For good measure, and maybe a laugh or two, Corrado’s men set the building on fire before they walked away.

The media called it the Saint Valentine’s Day Massacre Part II even though it happened in the late fall. The headline on the front page of the newspaper the next day read REPUTED MAFIA BOSS TAKEN IN FOR QUESTIONING, but was followed up shortly by THE KEVLAR KILLER WALKS FREE AGAIN. Everyone knew he had ordered it, but Corrado had a solid alibi, one nobody could dispute: He and his wife had been meeting with contractors, finalizing plans to build Luna Rossa once again.

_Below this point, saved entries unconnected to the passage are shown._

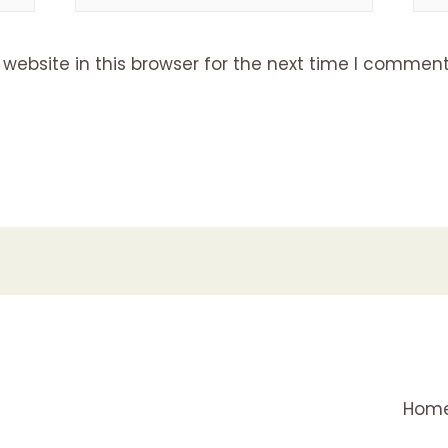
ebsite in this browser for the next time I comment
Hom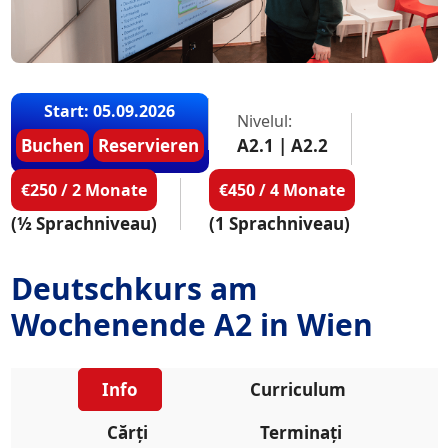
Start: 05.09.2026
Nivelul:
Buchen
Reservieren
A2.1 | A2.2
€250 / 2 Monate
€450 / 4 Monate
(½ Sprachniveau)
(1 Sprachniveau)
Deutschkurs am
Wochenende A2 in Wien
Info
Curriculum
Cărți
Terminați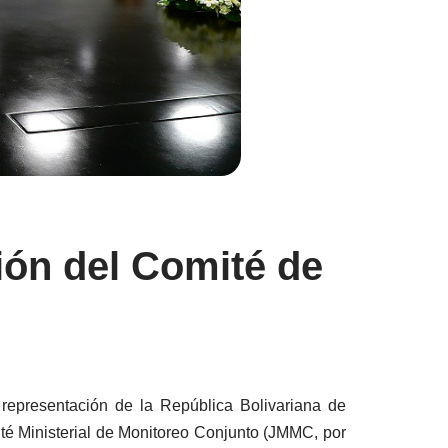
nión del Comité de
 representación de la República Bolivariana de
ité Ministerial de Monitoreo Conjunto (JMMC, por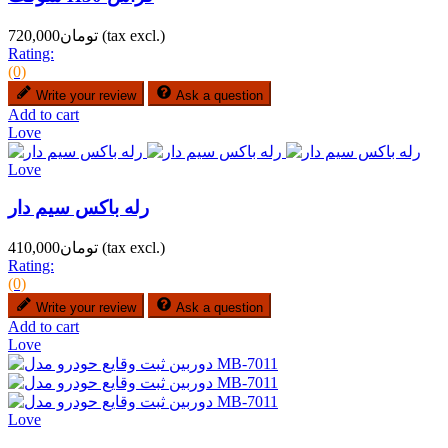
(tax excl.)
تومان720,000
Rating:
(0)
Write your review
Ask a question
Add to cart
Love
Love
رله باکس سیم دار
(tax excl.)
تومان410,000
Rating:
(0)
Write your review
Ask a question
Add to cart
Love
Love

Those weren’t the only plans in the making. While all this was happening, Haven and Carmine were across the country, safe and sound in the tiny ghost town of Blackburn. On the ground where the Antonelli ranch once stood—the ranch Corrado had purposely destroyed—the shell of a new building had already appeared. The three-story structure, designed from scratch, would someday house the first official Safe Haven.

“I want to build thirty-three of them in all,” Haven had said. “A place for people like me to go to start their new lives. When they run, I want them to have somewhere to go. I want them to know they’re not alone.”